На втором году аспирантуры парень подстригся «под канатку» и приобрел нормальный облик. Русского поначалу не знал совсем, а английский его был, деликатно выражаясь, своеобразен. То есть говорил аспирант Начьяпандра бегло и английскую речь понимал. Беда в том, что язык, на котором бойко лопотал аспирант в чалме, занимал отдельное место в мировой лингвистике. Маугли курлыкал и булькал, время от времени из его рта вылетали смутно узнаваемые звукосочетания. Был даже тест на способность общаться с Маугли: кто с первого раза соображал, что такое «петипай» (thirty five), общаться с аспирантом мог. Таких звали в переводчики, когда беседовали с Маугли. Ко второму году Маугли заговорил по-русски, и оказалось, что парнишка юморной и компанейский.
А еще в лаборатории работала Хорькова. К ней Риснер относился тепло и уважительно. Оля Хорькова была «особой, приближенной к императору». Риснер приглашал ее в кабинет, когда принимал зарубежных коллег. Он и сам нормально спикал, но с «софт рашн эксент». А Хорькова журчала по-английски так, что подтянутые сухонькие профессора из Йеля и Стэнфорда чувствовали себя как дома у мамы. Через полгода после знакомства Дорохов спросил у Хорьковой: «А откуда, девушка, у нас такой английский?»
Она ответила: «Училка была фантастическая. У нас все в классе на английском думали. И никаких репетиторов. Наша Анна Яковлевна всех вышколила, как Павел Первый. У нас в девятом классе неприличным считалось Голсуорси не читать на языке. Чесс-слово».
Когда тетя Таня устроила Дорохова в двадцать восьмую лабораторию, Сеня сказал: «К Риснеру попал? Ох, елки-палки, Москва маленький город! У Риснера Хорькова работает. Мы десять лет в одном классе. Ты с ней подружишься, клянусь! Девушка умная до неприличного».

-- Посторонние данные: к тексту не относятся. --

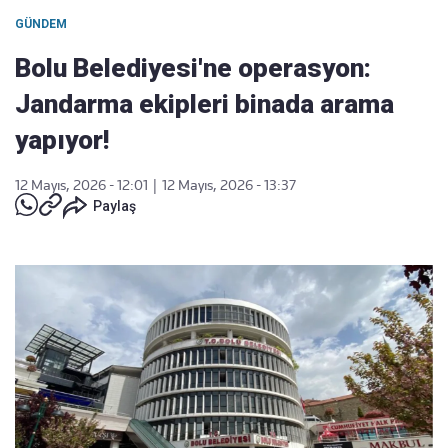
GÜNDEM
Bolu Belediyesi'ne operasyon:
Jandarma ekipleri binada arama
yapıyor!
12 Mayıs, 2026 - 12:01
|
12 Mayıs, 2026 - 13:37
Paylaş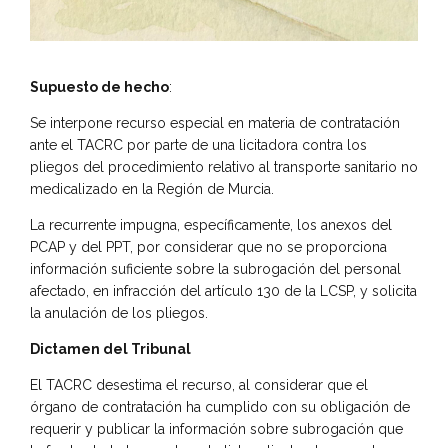
Supuesto de hecho
:
Se interpone recurso especial en materia de contratación
ante el TACRC por parte de una licitadora contra los
pliegos del procedimiento relativo al transporte sanitario no
medicalizado en la Región de Murcia.
La recurrente impugna, específicamente, los anexos del
PCAP y del PPT, por considerar que no se proporciona
información suficiente sobre la subrogación del personal
afectado, en infracción del artículo 130 de la LCSP, y solicita
la anulación de los pliegos.
Dictamen del Tribunal
El TACRC desestima el recurso, al considerar que el
órgano de contratación ha cumplido con su obligación de
requerir y publicar la información sobre subrogación que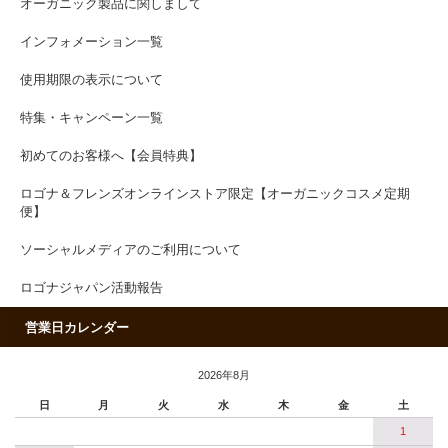
オーガニック製品に関しまして
インフォメーション一覧
使用期限の表示について
特集・キャンペーン一覧
初めてのお客様へ【会員特典】
ロゴナ＆フレンズオンラインストア限定【オーガニックコスメ定期
便】
ソーシャルメディアのご利用について
ロゴナジャパン活動報告
営業日カレンダー
2026年8月
日
月
火
水
木
金
土
1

Хорькову в лаборатории звали «Хоря» и «Хоречка». Ее и в школе так звали. Сенины одноклассники из шестидесятой школы, что на Герцена, за бывшим «Стойлом Пегаса», несколько раз в году собирались у преподавательницы английского. Прозвище у нее странное – «Лошадь». Ничего, впрочем, от лошади не было в жизнерадостной интеллигентной старушенции. Когда Дорохов оформился в отделе кадров, Сеня позвал его с собой к «англичанке».
– Неловко как-то, – смущенно сказал Дорохов. – Я же там никого не знаю.
– Все очень ловко, – отмахнулся Сеня. – И с коллегой познакомишься. Я Хоречку очень люблю, Миха. И ты полюбишь. Она редкий человечек.
В скромно обставленной двухкомнатной квартире в Староконюшенном Дорохова представили Анне Яковлевне.
– Очень рада, – тепло сказала «англичанка». – Проходите, Миша. Сейчас вам чаю нальют… Девочки! Налейте ребятам чаю! Есть коньяк, хотите? Вы чем занимаетесь, Миша?
– Он будет работать вместе с Хорей, Анна Яковлевна. Его распределили в Институт генетики, в лабораторию Риснера, – сказал Сеня, снимая тяжелое драповое пальто с каракулевым воротом.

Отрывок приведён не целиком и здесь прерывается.